Charles W. Burd
Our dearly loved Charles W. Burd Sr. departed on November 24, 2015 to meet his heavenly Father above.
He is preceded in death by beloved wife, Elsie Hewitt Burd and grandson, Kristopher Turner.
He is survived by daughter, Patricia Mead (husband David) and Wes Burd (wife Patty); brother, James Mac Burd; grandchildren, Tiffany, Darcie, Lori, Karen, Wesley; brother-in-law, Lee Fegette as well as many nieces and nephews who remain to cherish his memory as well.
Charlie was a "certified" country boy who grew up farming in rural East Texas. Plain and simple, he learned early on how to make do with what he had and learned to be content with what he had been blessed with. He was always very hard working and appreciative, always willing to go out of his way to help those in need.
Charlie joined the Army and fought in Germany, 69th Infantry, during WWII. He was a true war hero. Wounded seriously in the Battle of the Bulge, Charlie received a Purple Heart. After recovering from his injuries and frostbite, he became a chauffeur for Gen. Eisenhower's secretary, Capt. Kay Summersby and her two assistants. He was so very proud to have served his country and knew that freedom is not free.
He returned home from service and met his future bride, Elsie Hewitt. They both considered themselves blessed to have survived the Texas City Disaster on April 16, 1947. They married later that year. Charlie spent his working life as a machinist with Amoco Oil Refinery in Texas City until he retired in 1985. He was a real outdoorsman always fishing, hunting elk and deer in Colorado every year with his dear friends. Elsie was always along as the camp cook. After retiring they travelled to Alaska and Canada, all the way to Nova Scotia and everywhere in between in their 5th wheel.
Charles and wife both loved God and were longtime members of League City Friends Church (it later became Lighthouse Fellowship of Friends). They travelled with Friends Disaster helping rebuild areas destroyed by hurricanes or tornadoes. When you said "God bless you" Daddy Burd always responded "He does, everyday", all the way till the last 2 days when he could no longer speak.

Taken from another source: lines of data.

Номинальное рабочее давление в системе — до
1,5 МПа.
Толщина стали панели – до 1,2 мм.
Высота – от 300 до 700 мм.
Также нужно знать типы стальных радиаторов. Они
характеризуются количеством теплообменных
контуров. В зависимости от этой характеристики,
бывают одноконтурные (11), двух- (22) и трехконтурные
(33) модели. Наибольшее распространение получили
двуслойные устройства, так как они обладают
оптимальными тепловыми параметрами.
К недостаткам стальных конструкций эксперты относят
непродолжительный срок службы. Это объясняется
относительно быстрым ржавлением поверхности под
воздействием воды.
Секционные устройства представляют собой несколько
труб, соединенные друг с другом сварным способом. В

The family wishes to thank HCT Hospice, especially Jo, Rebecca, Nurse Kathryn and nurse Toby for their kindness.
Friends and family will gather Saturday Decmber, 12th at 2:00 pm to celebrate his life at Lighthouse Fellowship of Friends 925 3rd St. in old League City. Come as you are, if you can.
Additional Readings of the Life of Charles Burd....
Staff Sargent, United States Army. Burd served his country in World War II, from 1944 – 1946.
Born on March 27, 1926 in Pine Hill, Texas, he was drafted into the military, and although underweight with flat arches, rejected. Due to his strong desire to fight for his country, they accepted him anyway, as a volunteer. As a proud American soldier, he shipped out early from Camp Roberts, California to Europe, where he fought as a replacement on the front-line (the Siegfried line) of the 69th Infantry Division. As a foot soldier, with a military issue Browning automatic rifle, he fought the Battle of the Bulge where he was seriously injured when the Germans broke through their front line. Suffering multiple shrapnel wounds and severely frostbitten feet, he was sent to a nearby hospital and later to Paris.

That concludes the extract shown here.